With the new async syntax in Python 3.5, defining asynchronous functions has become a lot simpler. In this article, you can see an example for this new feature.
The example code here pulls in a set of homepages of popular websites and
displays the first 10 characters of every HTTP response. It uses the awesome
aiohttp
library. Please make
sure that your machine has aiohttp
and Python 3.5 installed.
Synchronous approach
First, let’s take a look at how this would have been solved in a naive, synchronous fashion. Let’s define our set of URLs that we want to retrieve.
sites = [
'https://www.google.com',
'https://www.yahoo.com',
'https://www.bbc.co.uk',
'https://en.wikipedia.org',
'https://de.wikipedia.org',
'https://news.ycombinator.com',
'https://www.tagesschau.de',
]
FORMAT_STRING ="{site.url:<30.30}: {site.text:.10} in {site.elapsed}s"

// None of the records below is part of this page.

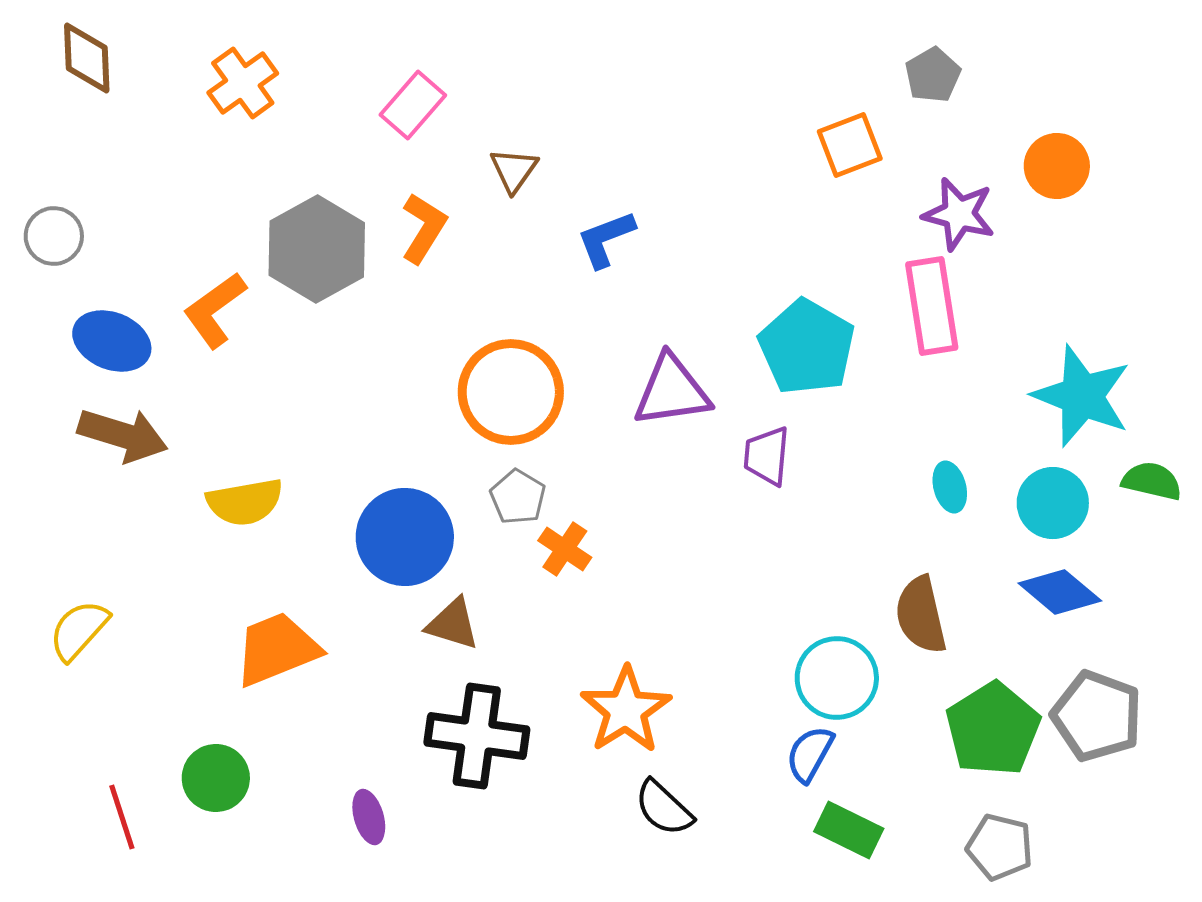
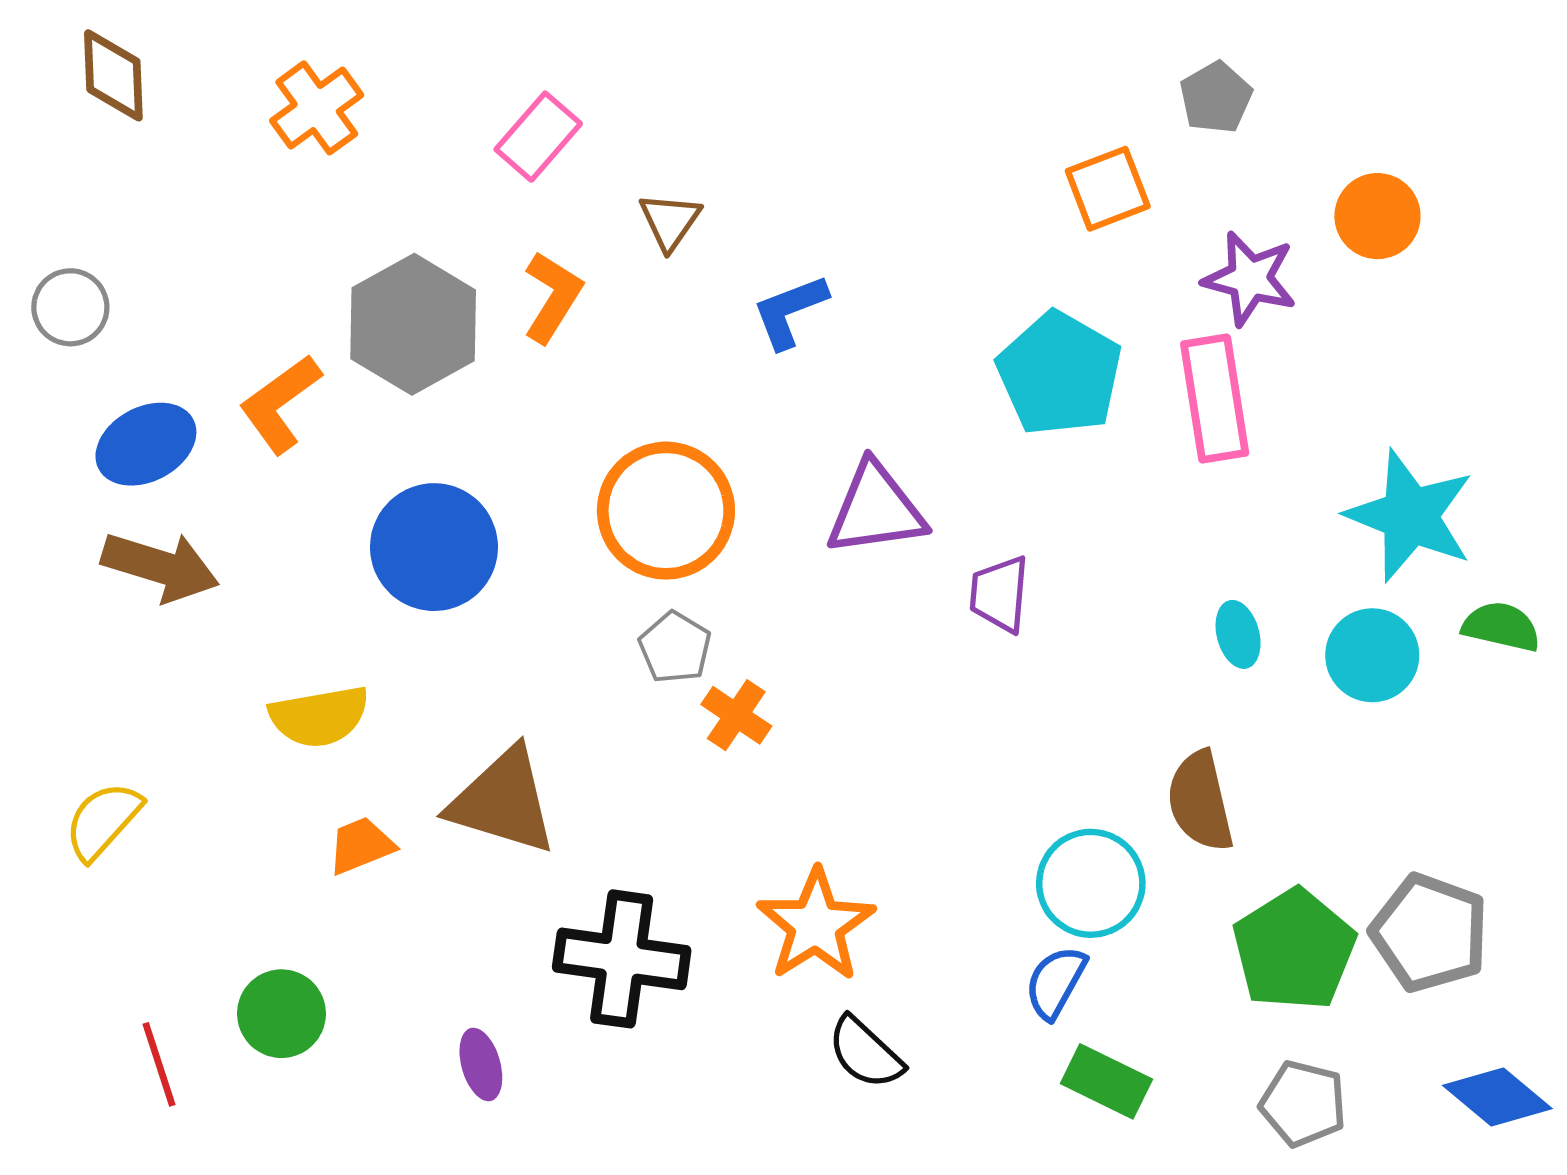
blue ellipse: (112, 341) -> (146, 444), turned -50
cyan pentagon: (807, 347) -> (1060, 374), moved
yellow semicircle: (245, 502) -> (319, 717), moved
blue circle: (405, 537) -> (434, 547), moved
blue diamond: (1060, 592) -> (1497, 1097), moved
brown triangle: (453, 624) -> (503, 801), moved, size x1.6
orange trapezoid: (277, 649) -> (361, 846), size x0.6

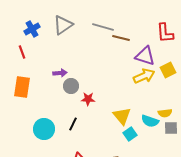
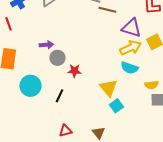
cyan semicircle: (150, 121) -> (129, 68), moved
cyan circle: (44, 129) -> (30, 86), moved

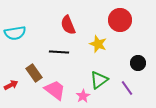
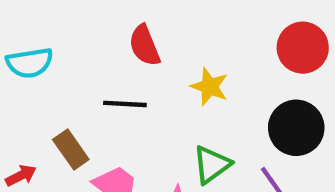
red circle: (120, 20) -> (303, 48), moved
black circle: (138, 63) -> (296, 128), size x1.6

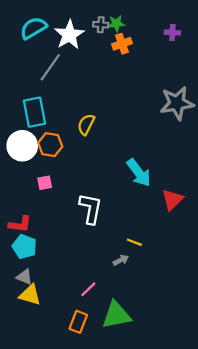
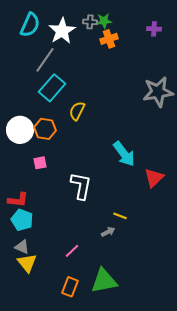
cyan semicircle: (33, 28) -> (30, 25), turned 145
cyan rectangle: (35, 112) -> (52, 88), moved, turned 52
pink line: (88, 289) -> (72, 251), moved
yellow triangle: (30, 295) -> (27, 263), turned 35

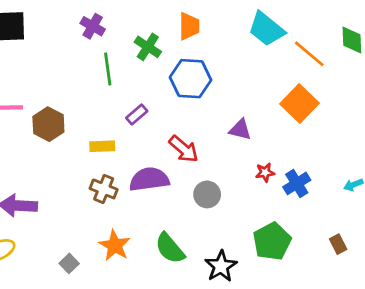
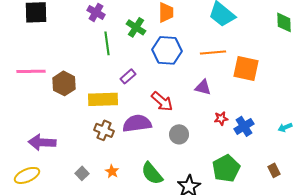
orange line: (309, 54) -> (213, 52), moved, turned -45
orange square: (300, 103) -> (246, 68), turned -32
yellow rectangle: (102, 146) -> (103, 99), size x1.6
orange star: (115, 246) -> (112, 171), size x0.6
gray square: (69, 263) -> (82, 173), moved

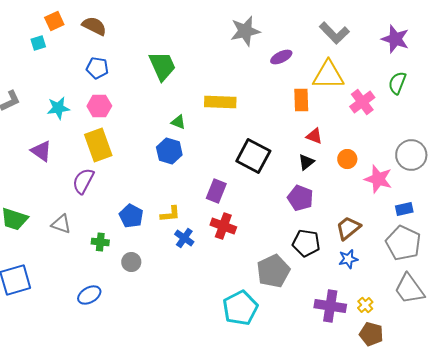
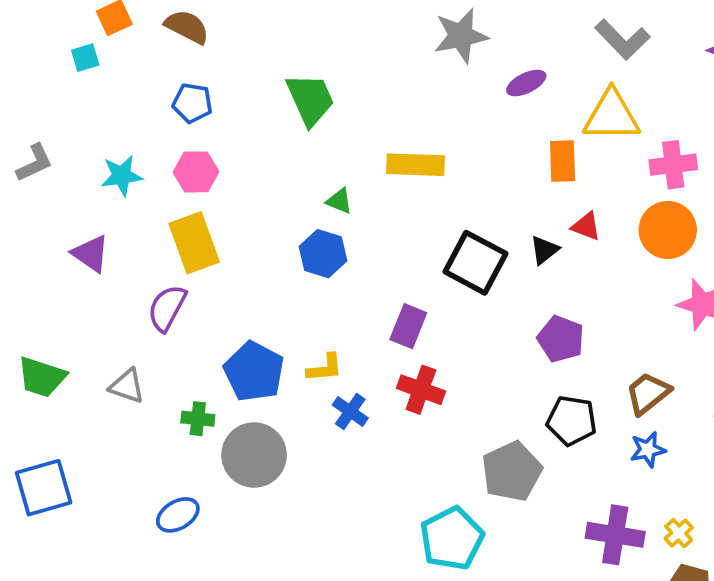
pink cross: (362, 102) -> (673, 165), turned 30
orange circle: (347, 159) -> (668, 230), moved, size x1.6
black triangle: (306, 162) -> (544, 250), moved
blue pentagon: (131, 216) -> (254, 372), size x1.4
gray circle: (131, 262) -> (254, 455), size x1.8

We also need some logic to retrieve the pages.
from requests import get
def get_site_snippet(site):
return FORMAT_STRING.format(site=get(site))
def main():
for site in sites:
print(get_site_snippet(site))
main()
Once we run our example, we see the following response
https://www.google.com/ : <!doctype in 0:00:00.798940s
https://www.yahoo.com/ : <?xml vers in 0:00:00.883083s
http://www.bbc.co.uk/ : <!DOCTYPE in 0:00:01.479646s
https://en.wikipedia.org/wiki/: <!DOCTYPE in 0:00:00.172367s
https://de.wikipedia.org/wiki/: <!DOCTYPE in 0:00:00.166793s
https://news.ycombinator.com/ : <html op=" in 0:00:01.464526s
https://www.tagesschau.de/ : <!DOCTYPE in 0:00:00.991291s
This looks good. But, knowing how this kind of code works, we quickly realize that a lot of time is being spent waiting for and being blocked by external resources. HTTP servers can take a long time to respond to some requests, and depending on a multitude of factors, results are almost always not being delivered instantly.
Since one HTTP request has to be finished to execute the next HTTP request, our program loses a considerable amount of time because it’s blocked by an external resource. This is also known as an I/O bound computation.
By interleaving the execution of more than one function call at once, you are able to save a considerable amount of time. In this example, this means that while one function call is busy retrieving HTTP results, another function call can already get the next site name and start the next HTTP request.
Async all the things
We run the same task again, but with a twist. Instead of synchronously
executing the get_site_snippet
function, we are going to asynchronously get
all website results and join the results in the end. Let’s take a look at how
to achieve that.
from asyncio.client import get
async def async_get_site_snippet(site):
response = await get(site)
content = await response.read()
return FORMAT_STRING.format(site=content)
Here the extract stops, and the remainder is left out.